• **Activity**
Please filter the entries for the word "just" and copy every line that has it.

___ Supplied information ___

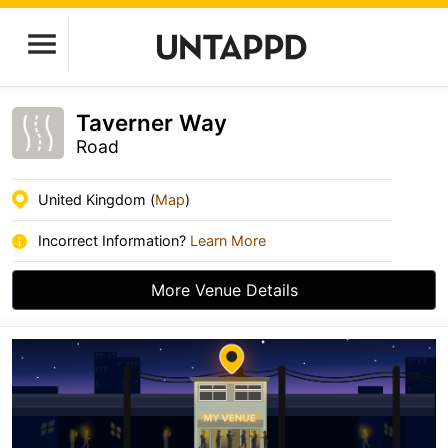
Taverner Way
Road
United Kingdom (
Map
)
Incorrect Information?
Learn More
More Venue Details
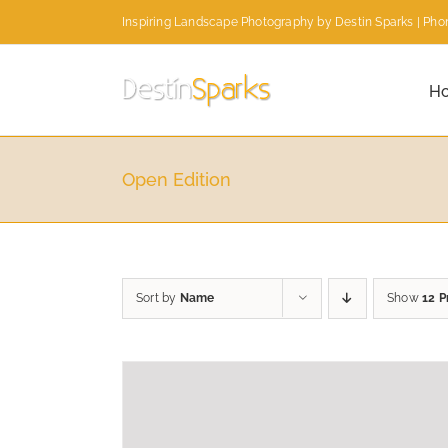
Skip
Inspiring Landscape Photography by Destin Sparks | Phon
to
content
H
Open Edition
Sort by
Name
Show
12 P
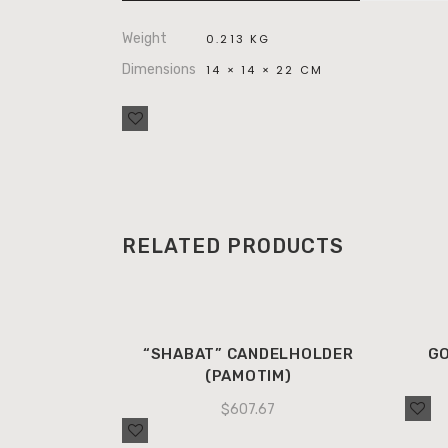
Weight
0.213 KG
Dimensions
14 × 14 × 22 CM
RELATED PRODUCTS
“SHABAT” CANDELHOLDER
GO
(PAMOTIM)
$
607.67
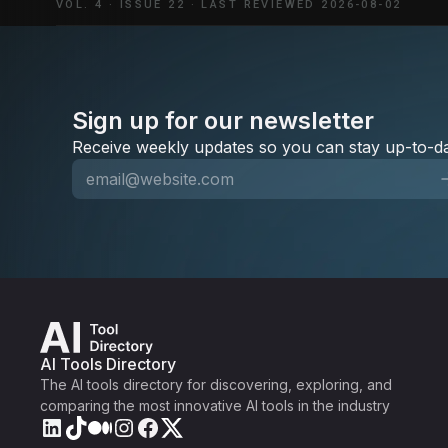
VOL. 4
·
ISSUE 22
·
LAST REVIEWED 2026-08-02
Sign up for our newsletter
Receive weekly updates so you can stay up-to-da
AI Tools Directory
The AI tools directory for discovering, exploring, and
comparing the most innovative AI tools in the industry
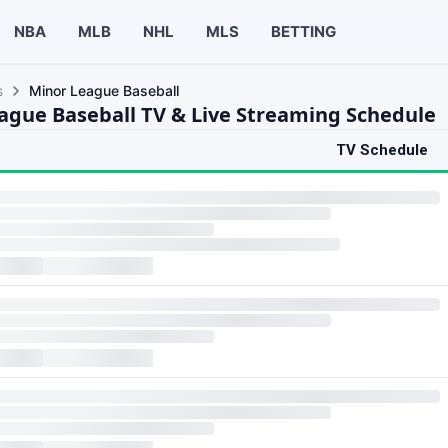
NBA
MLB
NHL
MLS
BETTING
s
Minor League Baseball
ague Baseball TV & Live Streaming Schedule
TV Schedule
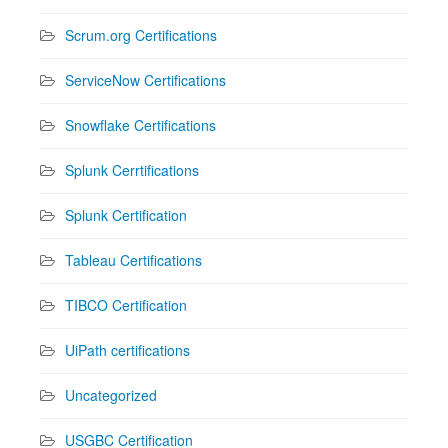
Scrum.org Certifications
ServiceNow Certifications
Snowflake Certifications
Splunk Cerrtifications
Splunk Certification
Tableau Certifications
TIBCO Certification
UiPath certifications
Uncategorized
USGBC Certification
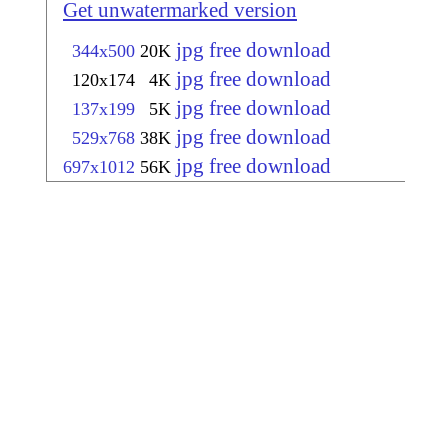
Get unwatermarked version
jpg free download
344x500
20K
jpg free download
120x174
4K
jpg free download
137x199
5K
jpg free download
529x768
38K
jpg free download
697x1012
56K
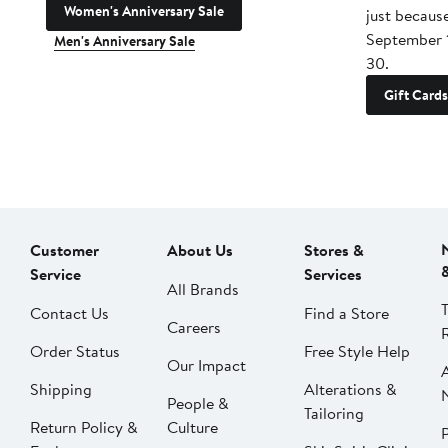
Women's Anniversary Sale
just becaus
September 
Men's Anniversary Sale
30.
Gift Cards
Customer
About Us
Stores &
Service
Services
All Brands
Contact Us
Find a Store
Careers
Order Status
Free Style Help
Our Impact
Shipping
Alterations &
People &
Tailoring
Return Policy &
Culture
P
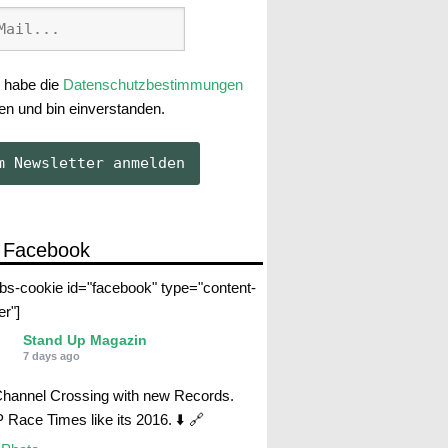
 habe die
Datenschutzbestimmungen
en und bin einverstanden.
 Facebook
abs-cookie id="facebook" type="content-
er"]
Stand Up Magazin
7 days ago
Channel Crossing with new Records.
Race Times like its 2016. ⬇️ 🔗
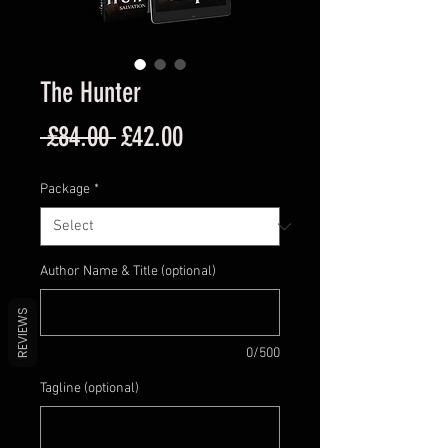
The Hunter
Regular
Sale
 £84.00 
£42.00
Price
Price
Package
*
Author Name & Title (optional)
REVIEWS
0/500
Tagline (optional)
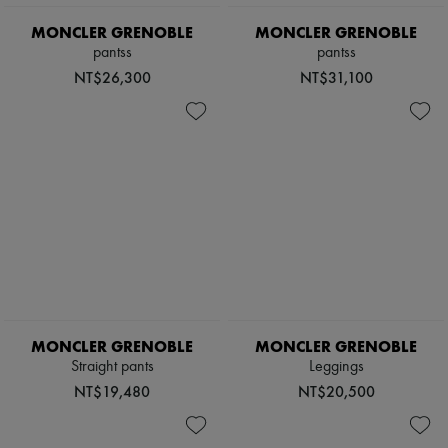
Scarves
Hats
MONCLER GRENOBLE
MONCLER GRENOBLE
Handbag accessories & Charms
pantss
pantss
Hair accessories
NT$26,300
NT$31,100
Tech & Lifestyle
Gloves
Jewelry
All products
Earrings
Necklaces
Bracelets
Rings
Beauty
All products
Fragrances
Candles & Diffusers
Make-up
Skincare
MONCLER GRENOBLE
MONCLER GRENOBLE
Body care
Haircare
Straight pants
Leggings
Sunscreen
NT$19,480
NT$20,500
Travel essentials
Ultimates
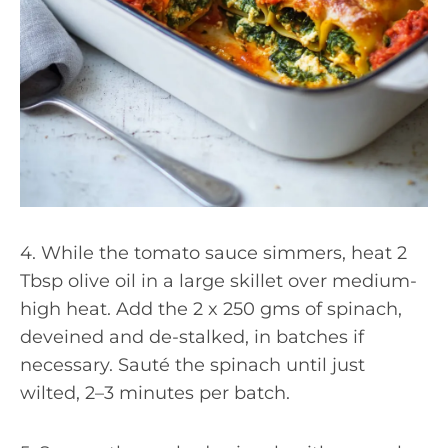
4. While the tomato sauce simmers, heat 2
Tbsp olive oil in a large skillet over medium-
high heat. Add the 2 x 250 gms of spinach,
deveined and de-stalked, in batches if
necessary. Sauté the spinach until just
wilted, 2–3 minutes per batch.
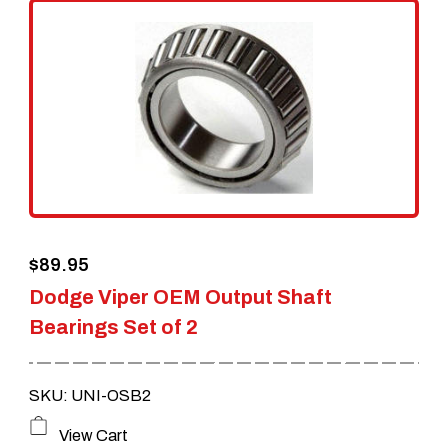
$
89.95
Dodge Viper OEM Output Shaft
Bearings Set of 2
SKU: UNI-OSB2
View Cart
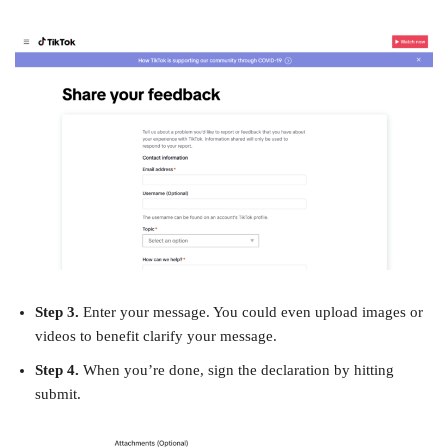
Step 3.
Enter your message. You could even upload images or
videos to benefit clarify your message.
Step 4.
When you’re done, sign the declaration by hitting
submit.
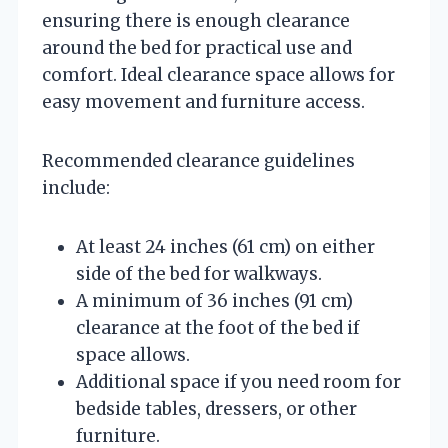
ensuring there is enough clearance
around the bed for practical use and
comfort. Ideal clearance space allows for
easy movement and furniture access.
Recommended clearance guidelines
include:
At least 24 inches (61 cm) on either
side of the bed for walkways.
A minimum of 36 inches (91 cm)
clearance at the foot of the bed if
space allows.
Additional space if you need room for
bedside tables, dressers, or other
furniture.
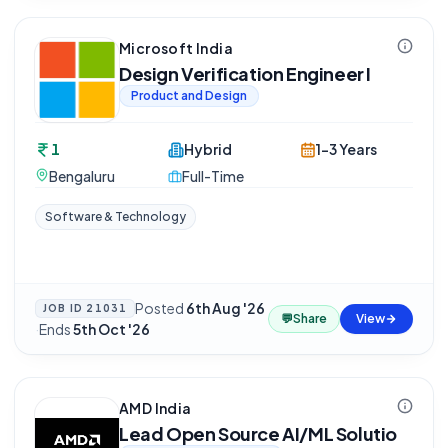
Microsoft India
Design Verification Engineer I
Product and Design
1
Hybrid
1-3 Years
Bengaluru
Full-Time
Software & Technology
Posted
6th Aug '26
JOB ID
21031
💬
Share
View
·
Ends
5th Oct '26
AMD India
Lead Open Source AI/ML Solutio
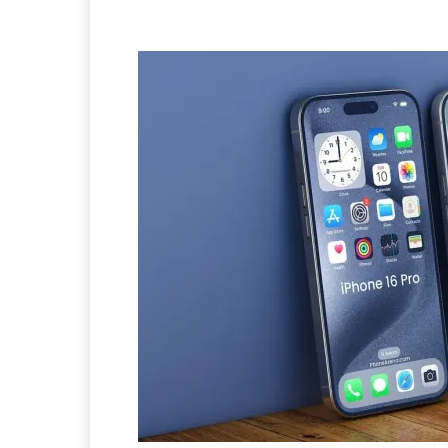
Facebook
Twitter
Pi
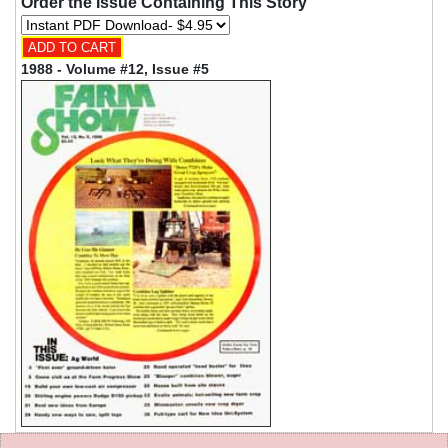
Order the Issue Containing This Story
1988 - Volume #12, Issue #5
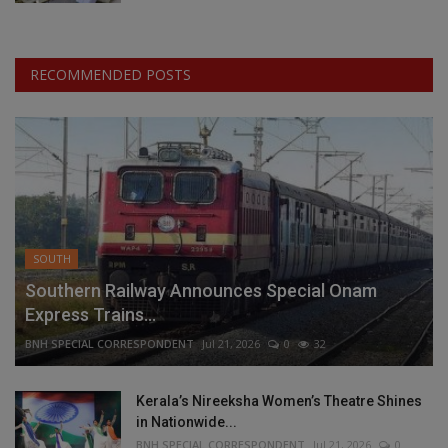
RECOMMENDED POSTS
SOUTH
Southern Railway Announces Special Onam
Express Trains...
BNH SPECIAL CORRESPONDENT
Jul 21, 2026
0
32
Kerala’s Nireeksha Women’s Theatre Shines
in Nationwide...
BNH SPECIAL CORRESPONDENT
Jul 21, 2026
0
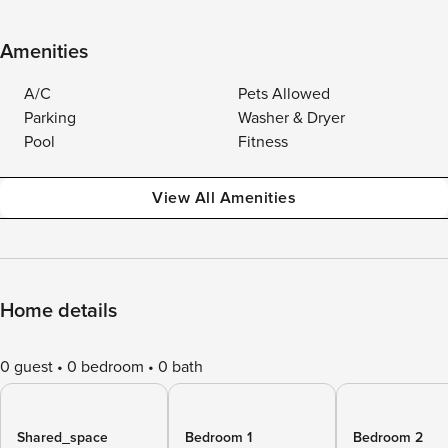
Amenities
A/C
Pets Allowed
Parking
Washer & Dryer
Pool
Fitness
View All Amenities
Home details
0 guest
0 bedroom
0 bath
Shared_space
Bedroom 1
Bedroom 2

___

• **Task answer**
just becaus
necessary. Sauté the spinach until just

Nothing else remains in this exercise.